Ce caniche que fut Tony Blair

Si doute résiduel il y avait, il ne peut plus sensément y avoir. Sept ans et 2,6 millions de mots plus tard, le rapport Chilcot, rendu public mercredi à Londres, étale dans toute sa monstrueuse splendeur les mensonges et l’arnaque par lesquels l’ancien premier ministre Tony Blair, et par extension George W. Bush, a justifié le déclenchement de la guerre d’Irak, en 2003. « J’ai pris la décision de bonne foi », s’est défendu M. Blair. Rien de plus faux.

La guerre d’Irak fut déclenchée le soir du 20 mars 2003 dans un tonnerre de bombardements aériens, sur fond d’ahurissante manipulation de la vie démocratique et des opinions publiques occidentales. Sans compter des instances de l’ONU. On le savait, on nous le reconfirme avec le rapport monumental de sir John Chilcot — long comme quatre Guerre et paix de Tolstoï.

Le déclenchement de cette guerre fut une erreur dont le monde continue de souffrir et de subir les retombées effrayantes, à commencer par l’Irak lui-même, ainsi qu’en témoigne l’attentat de dimanche qui a fait plus de 200 morts quand une voiture piégée a explosé dans un quartier commercial de Bagdad — et auquel le gouvernement irakien a promis de riposter en exécutant vitement des milliers de condamnés à mort pour terrorisme.
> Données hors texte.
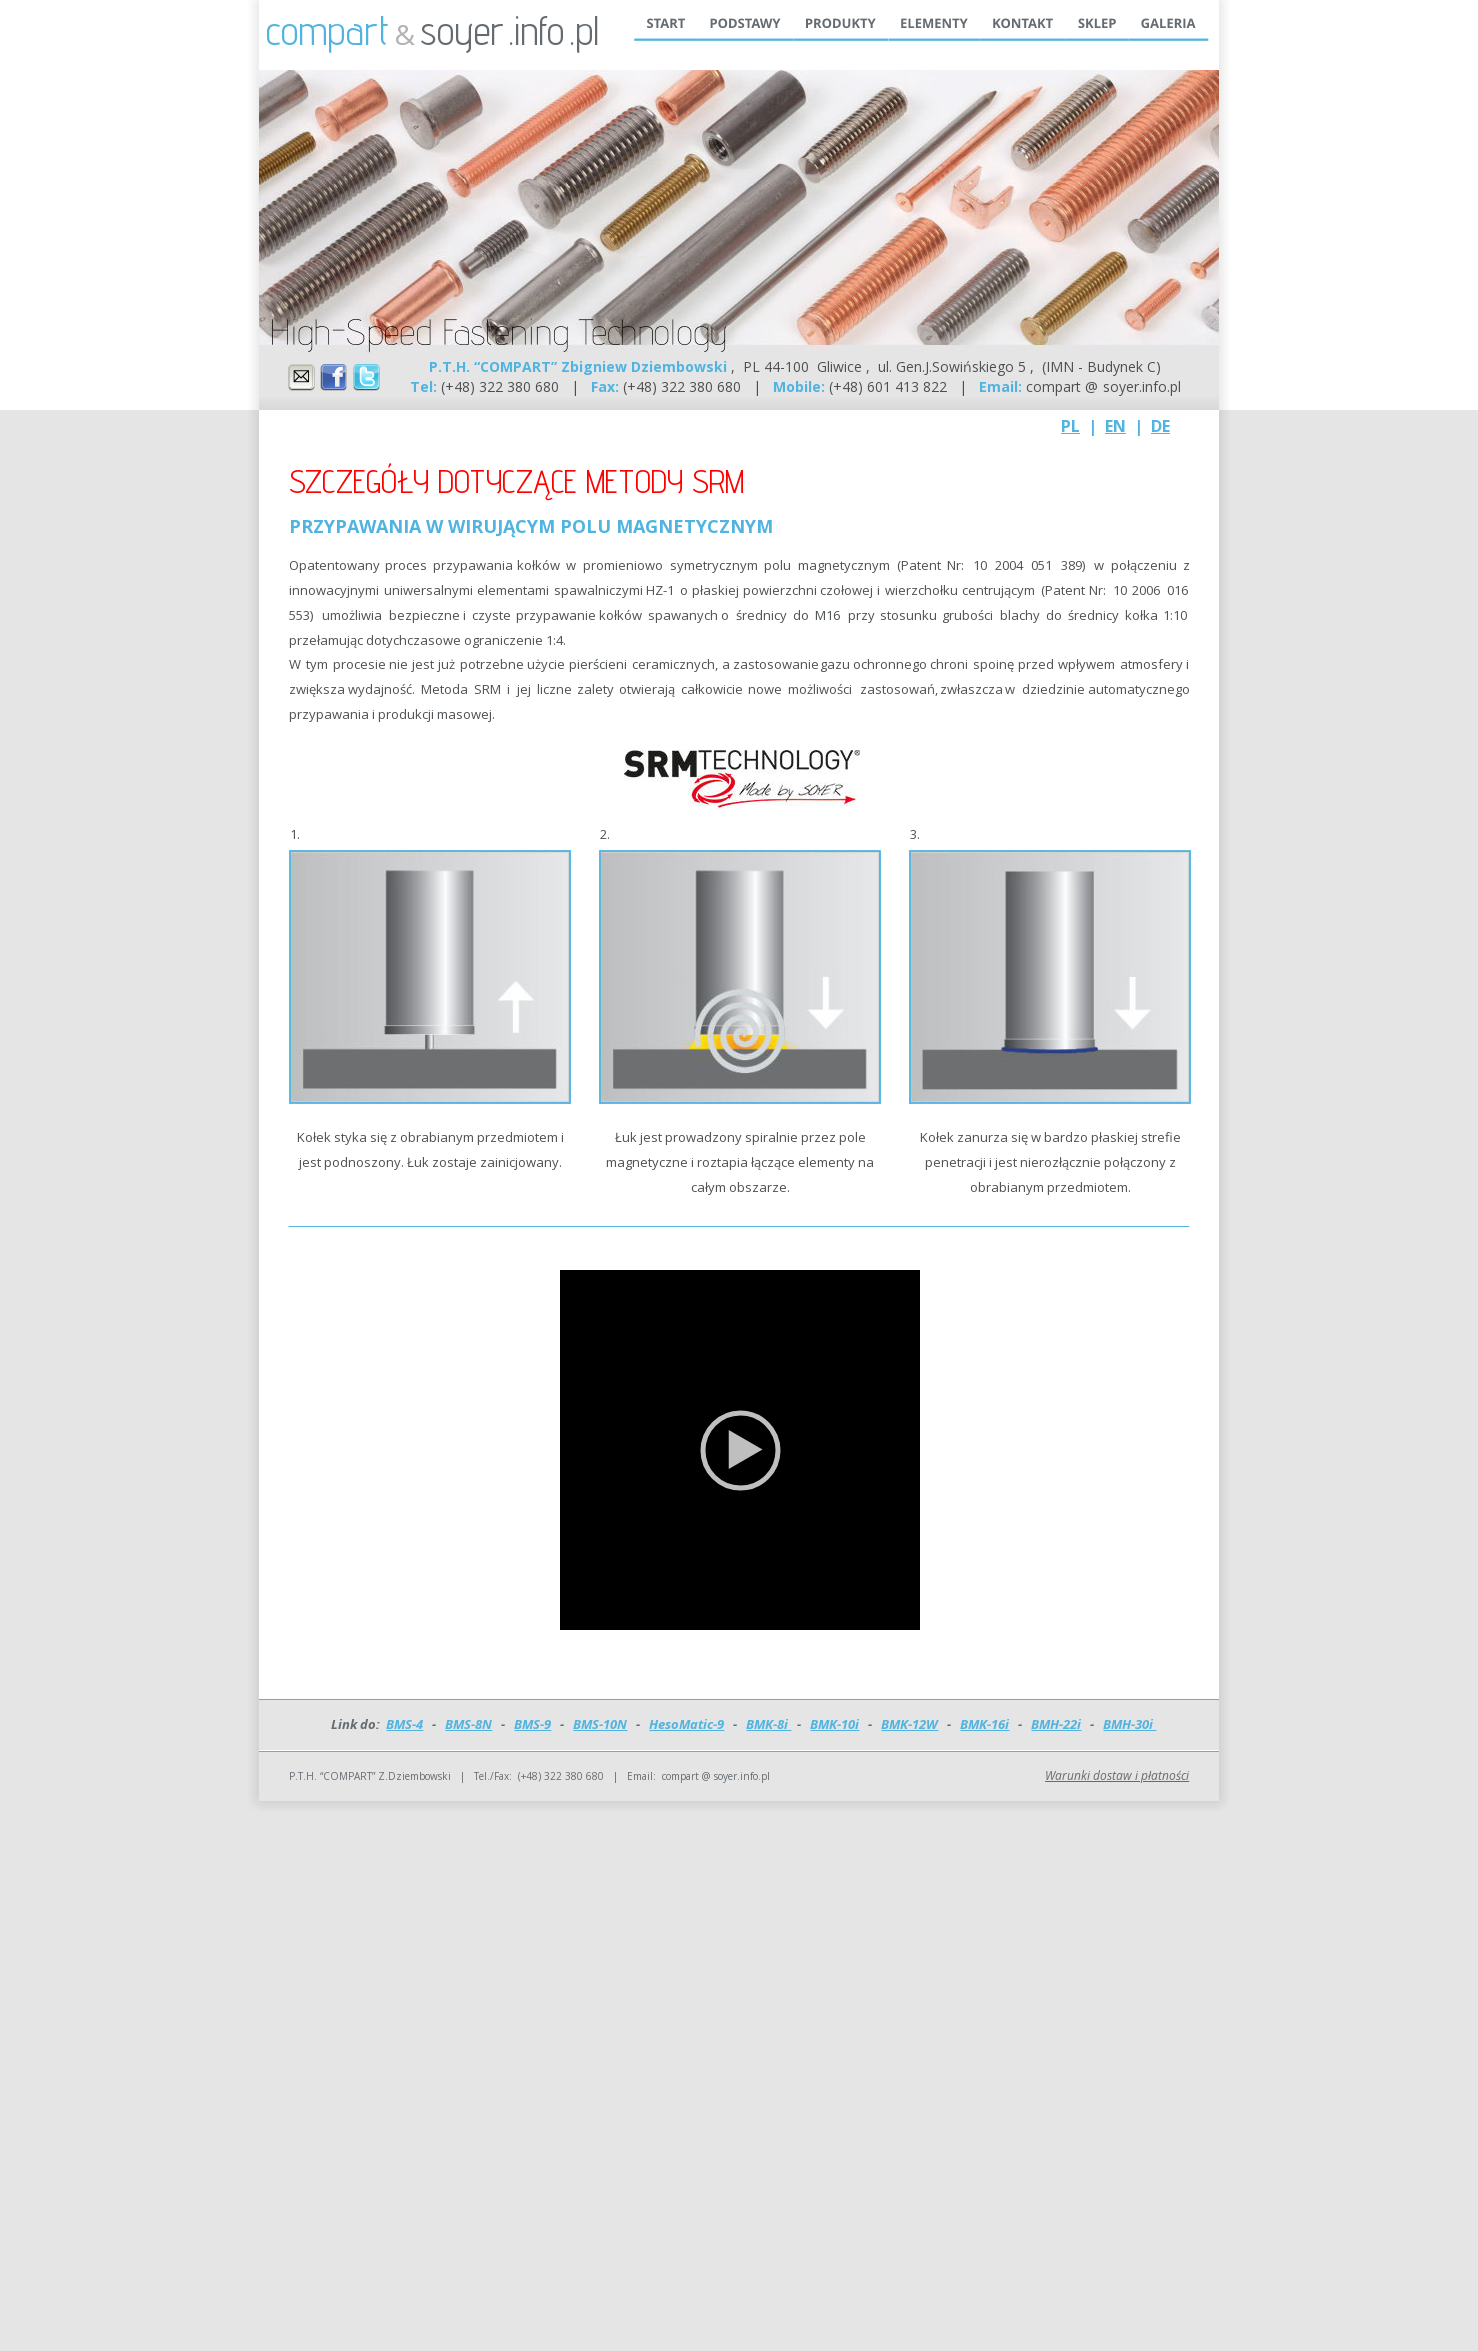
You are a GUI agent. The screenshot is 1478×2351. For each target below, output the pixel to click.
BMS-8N (468, 1724)
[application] (740, 1450)
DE (1160, 426)
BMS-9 (532, 1724)
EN (1115, 426)
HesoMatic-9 (686, 1724)
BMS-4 (404, 1724)
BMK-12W (909, 1724)
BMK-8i (768, 1724)
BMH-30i (1129, 1724)
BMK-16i (984, 1724)
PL (1070, 426)
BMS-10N (600, 1724)
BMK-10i (834, 1724)
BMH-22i (1056, 1724)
Où se manifeste-t-il donc, le sain développement démocratique dont le renversement de Saddam Hussein devait jeter les bases ?

Le rapport Chilcot conclut, en mettant les points sur les i, que Saddam Hussein « ne présentait pas une menace imminente » et que Tony Blair avait délibérément exagéré cette menace ; que le casus belli que constituaient les prétendues armes de destruction massive irakiennes a été présenté, bel euphémisme, « avec une certitude qui n’était pas justifiée » ; que le « Royaume-Uni avait décidé de se joindre à l’invasion de l’Irak avant que toutes les options pacifiques pour obtenir le désarmement [du pays] ne soient épuisées » et que « la stratégie de l’endiguement aurait pu continuer de s’appliquer pour un certain temps » ; et que, signe d’une inconscience qui dépasse l’entendement, l’après-Saddam n’avait pour ainsi dire fait l’objet d’aucune planification sérieuse.

Bref, que cette guerre n’aurait pas dû avoir lieu.

Il se trouve que dans l’immédiate foulée du 11-Septembre, M. Blair avait pourtant pressé le président Bush de « ne pas poser de geste hâtif », souhaitant s’en tenir à la politique britannique d’endiguement. Lorsqu’il rencontre M. Bush à son ranch texan de Crawford, en avril 2002, il a complètement changé son fusil d’épaule, jugeant que l’éviction de Saddam était « la bonne chose à faire ».

Il s’est fait caniche. Dans un mémo envoyé en juillet de cette année-là à M. Bush et révélé pour la première fois par le rapport Chilcot, M. Blair lui écrivit : « Je serai à vos côtés, quoi qu’il arrive. » C’est dire, entre autres entorses aux règles de base de nos démocraties, que l’homme s’est discrètement enchaîné aux neocons plusieurs mois avant de soumettre ses visées à l’examen du Parlement britannique. Les larmes de crocodile qu’il a versées mercredi sur « la décision la plus difficile » qu’il ait jamais prise ne font que mettre en lumière le fait que, loin d’avoir agi en toute « bonne foi », il a manufacturé une réalité qui accréditait ses intentions, au nez et à la barbe, faut-il le rappeler, des manifestants antiguerre qui, par millions au Royaume-Uni et dans le monde, avaient exprimé leur désaccord.

 

Le débat autour du Brexit aura largement mis en exergue le degré de méfiance du commun des citoyens à l’égard des establishments politiques. Le fait est que, dans l’histoire contemporaine de nos sociétés, les mensonges employés par MM. Bush et Blair pour justifier le déclenchement d’une guerre qui a fini en quelque sorte par se mondialiser, donnant lieu à l’émergence du groupe État islamique, ont joué un rôle important dans la rupture progressive de notre confiance en ceux et celles à qui nous confions le pouvoir.

La méthode par laquelle la guerre anglo-américaine a été lancée en Irak est venue illustrer de façon extrême la propension des gouvernements à trahir leurs engagements électoraux quand ça leur chante et à n’en faire qu’à leur tête entre deux scrutins. On ne peut pas dire que cette propension s’est beaucoup résorbée depuis 2003.